Kesultanan Tidore sebagai sebuah kesatuan wilayah yang cukup besar, meliputi daerah yang sangat luas hingga ke Papua. Terdapat hal yang bertahan dari gempuran kebudayaan modern di kawasan inti kesultanan dan kawasan-kawasan yang umumnya dikenal sebagai kawasan adat atau kampung tua. Dalam artikel ini kita akan membahas Kampung Tua Soasio.
Soasio dalam konteks kekinian, secara administratif merupakan ibukota Kota Tidore Kepulauan. Dalam konteks budaya, Soasio adalah ibukota Kesultanan Tidore yang keempat. Sebelumnya ibukota kesultanan berpindah dari Rum ke Mareku, selanjutnya Toloa, dan terakhir Soasio pada masa pemerintahan Sultan Saifuddin atau Jou Kota (1657 – 1689). Soasio juga dikenal dengan nama Limau Timore atau kota matahari terbit.

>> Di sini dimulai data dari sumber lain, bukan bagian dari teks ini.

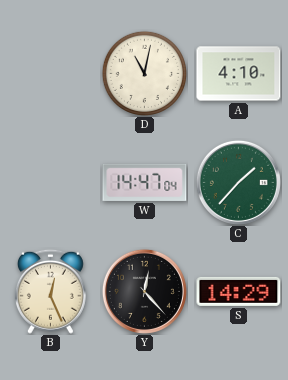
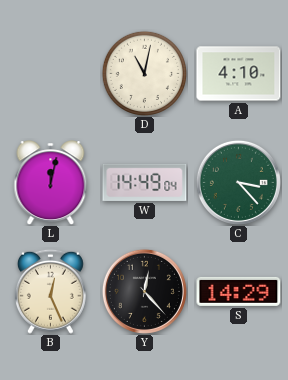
L: none -> 12:02
W: 14:47 -> 14:49
C: 1:37 -> 3:23
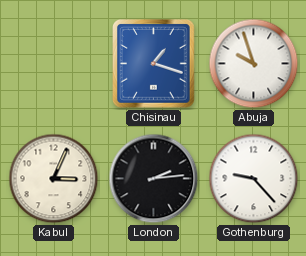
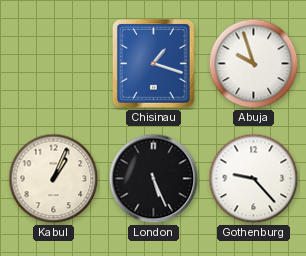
Kabul: 3:04 -> 1:04
London: 2:14 -> 5:26
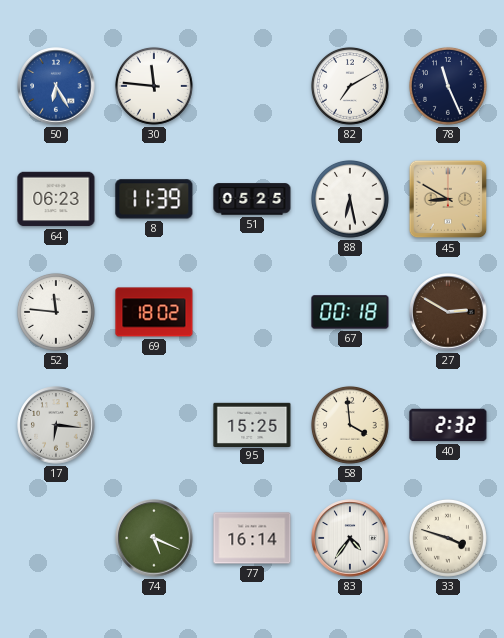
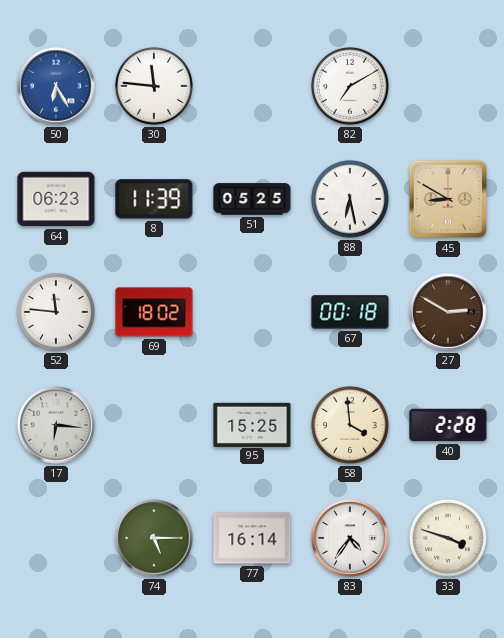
78: 11:26 -> none
40: 2:32 -> 2:28
74: 5:19 -> 5:15
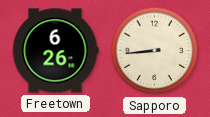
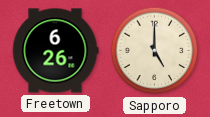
Sapporo: 8:44 -> 5:00
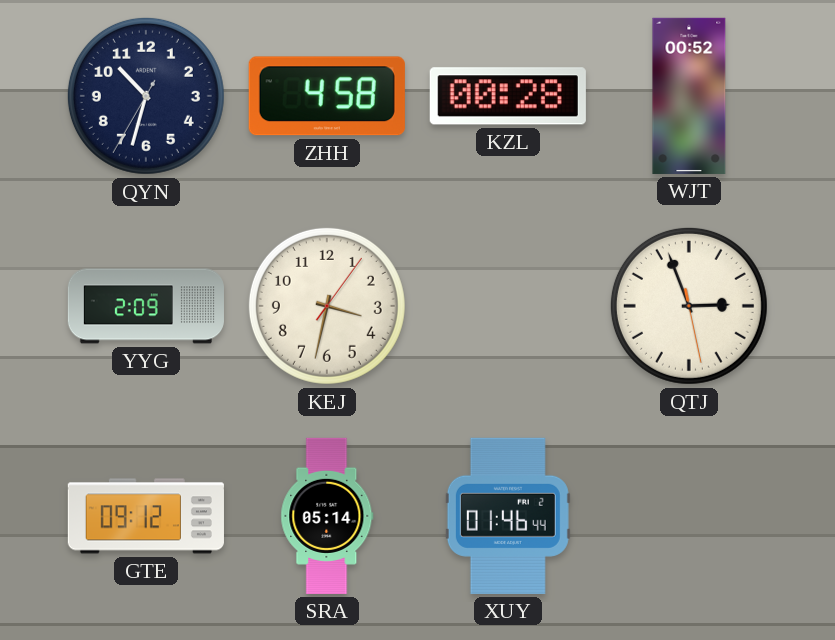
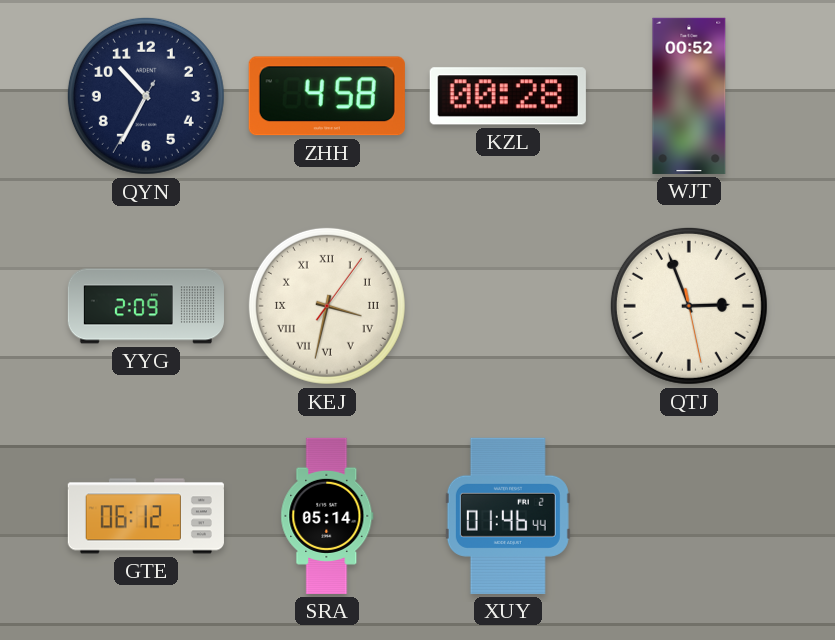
QYN: 10:32 -> 10:34
KEJ numerals: Arabic -> Roman
GTE: 09:12 -> 06:12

Soasio sebagai sebuah nama tempat, hampir selalu ditemukan di wilayah Maluku Utara, juga Maluku. Menurut Leirissa (1996) istilah Soasiu biasanya digunakan untuk negeri induk setiap distrik di Halmahera. Begitupun di Pulau Tidore, disebut sebagai negeri utama dalam dokumen VOC. Dan adapun istilah negeri menurut Fraasen (1987) dalam Widjojo (2013), memiliki fungsi sebagai entitas yang berkaitan dengan organisasi sosial politik.

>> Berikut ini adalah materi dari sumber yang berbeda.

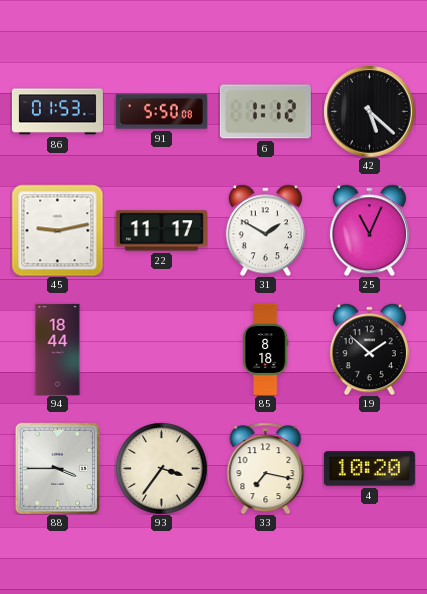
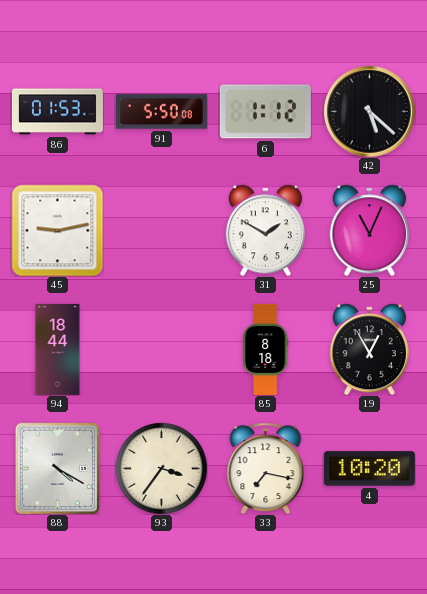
22: 11:17 -> none
19: 1:52 -> 12:55
88: 3:45 -> 4:20
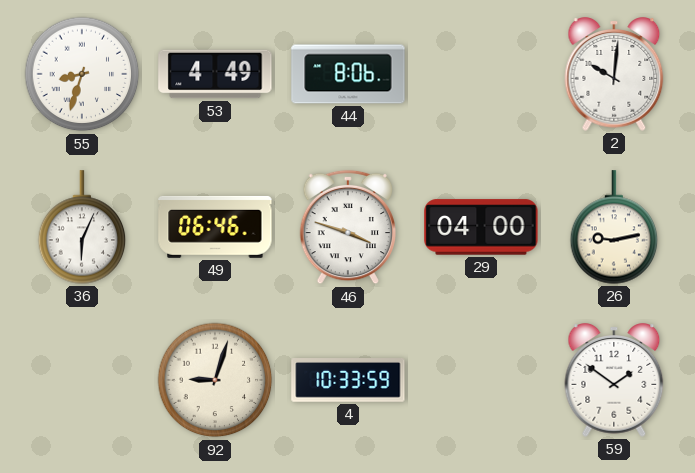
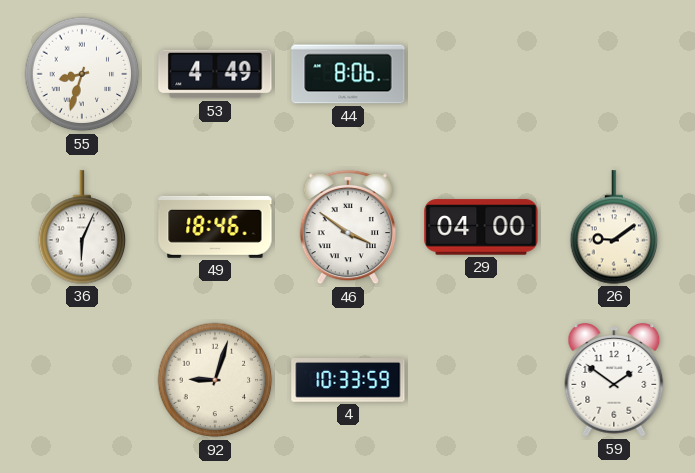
2: 10:01 -> none
49: 06:46 -> 18:46
46: 3:48 -> 3:51
26: 9:13 -> 9:09
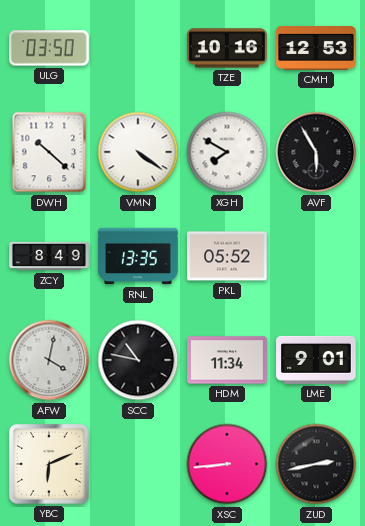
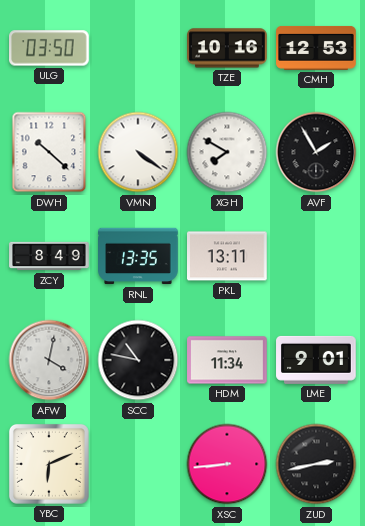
AVF: 5:55 -> 1:55
PKL: 05:52 -> 13:11
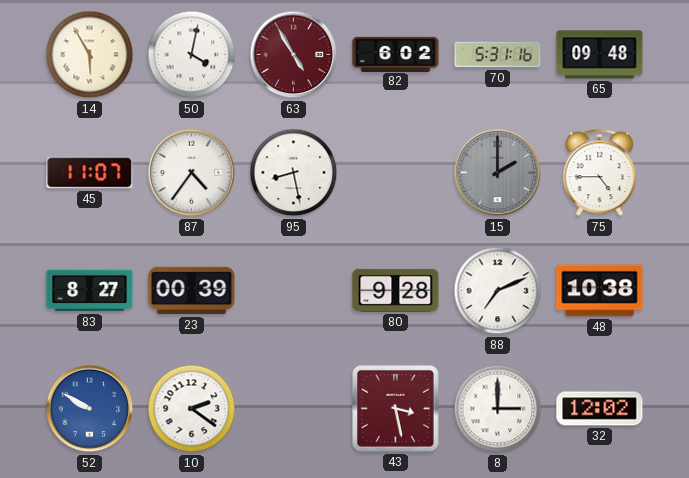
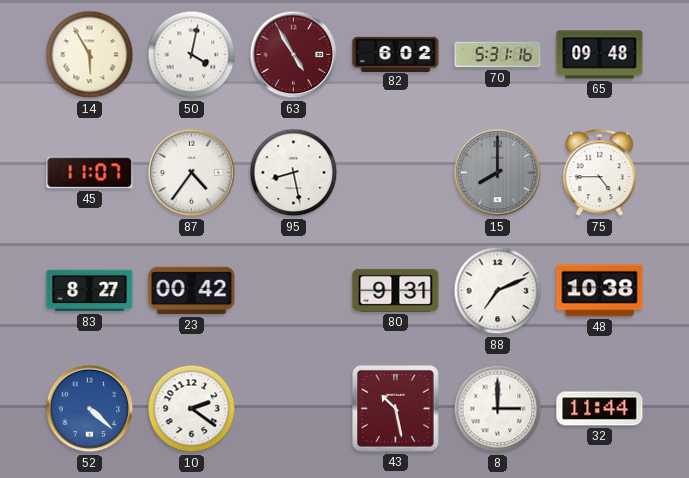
15: 2:00 -> 8:00
23: 00:39 -> 00:42
80: 9:28 -> 9:31
52: 9:50 -> 4:22
43: 3:28 -> 10:28
32: 12:02 -> 11:44
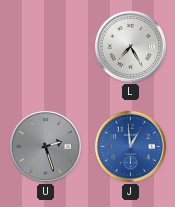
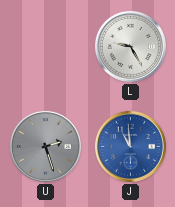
L: 7:25 -> 9:25
J: 12:59 -> 10:59
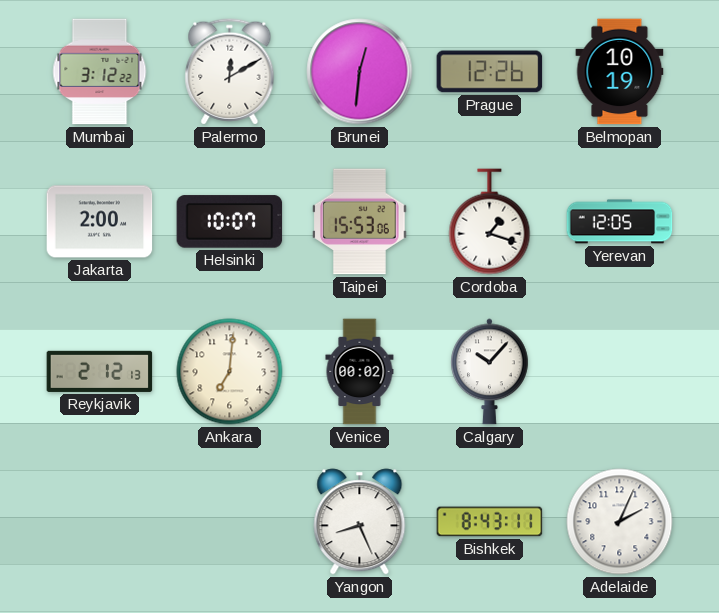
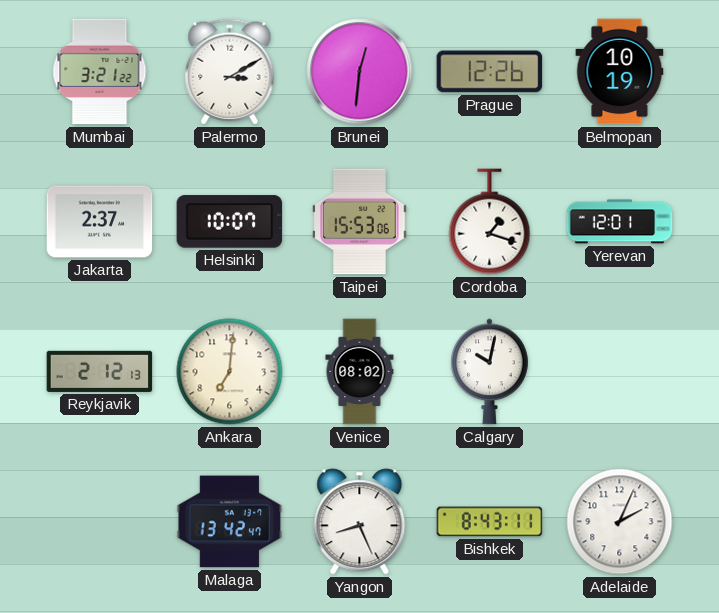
Mumbai: 3:12 -> 3:21
Palermo: 12:10 -> 3:10
Jakarta: 2:00 -> 2:37
Yerevan: 12:05 -> 12:01
Venice: 00:02 -> 08:02
Calgary: 10:07 -> 10:02
Malaga: none -> 13:42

Widjojo (2013) mendeskripsikan Negeri Soa Sio pada abad ke-17 dan ke- 18 sebagai berikut. Penduduk pulau diorganisir ke dalam suatu permukiman yang terdiri dari sejumlah kampung dan soa. Pusat pemerintahan terletak di negeri utama Soa Sio. Di depan Kota Soa Sio terdapat tebing karang dan bebatuan. Tempat berlabuhnya memiliki kedalaman sekitar 30 fathom (54,9 meter) dengan pasir kurang dari 400 meter. Terdapat arus pecah akibat adanya muara sungai di tempat berlabuh. Tidak jauh dari istana, berdiri sebuah benteng Belanda bernama Tahula. Negeri Soa Sio, tidak termasuk istana terdiri dari 18 kampung. Dua di antaranya adalah Kampung Cina dan Kampung Jawa (kadangkala disebut Kampung Makassar). Selain Soa Sio, terdapat empat negeri lainnya; Jonganjili, Marieko, Toloa, dan Gurabati. Total jumlah kampung di ke-empat negeri adalah 27.

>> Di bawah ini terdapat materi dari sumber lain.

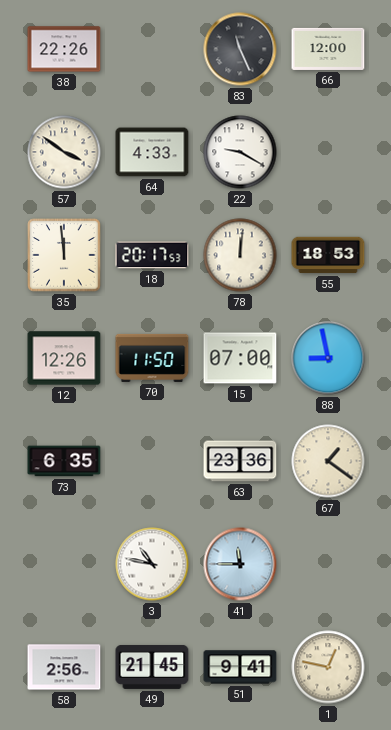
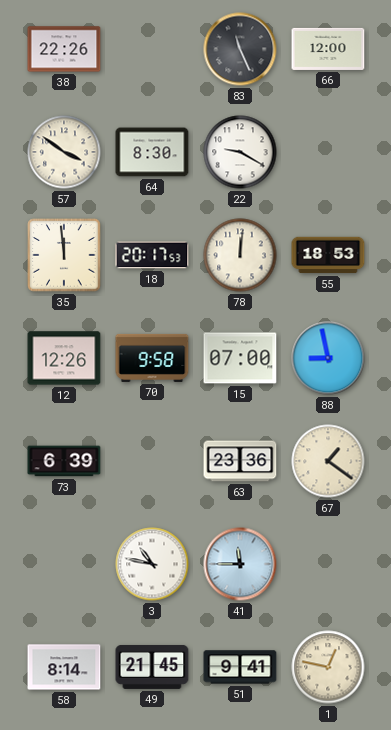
64: 4:33 -> 8:30
70: 11:50 -> 9:58
73: 6:35 -> 6:39
58: 2:56 -> 8:14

Dalam Leirissa (1996), dijelaskan juga mengenai kondisi Soa Sio pada awal abad ke-19. Susunan perumahan di Soasio setelah dibangun kembali pada 1810, sebelumnya Kedaton Soasio sempat dibakar oleh Belanda pada 1806. Terdapat dua deretan rumah masing-masing dengan sekitar 35 buah rumah yang berpekarangan luas dan dihuni oleh orang-orang yang secara fungsional berkaitan dengan kedaton. Hiasan-hiasan pada pintu rumah-rumah penduduk kampung tersebut menjadi indikasi dari status sosial para penghuninya. Pada rumah-rumah kaum bangsawan pintunya dihiasi semacam perahu yang letaknya terbalik dan terbuat dari kayu (lambang gunung) sedangkan pada orang biasa hanya terdapat semacam jendela segiempat saja (lambang laut).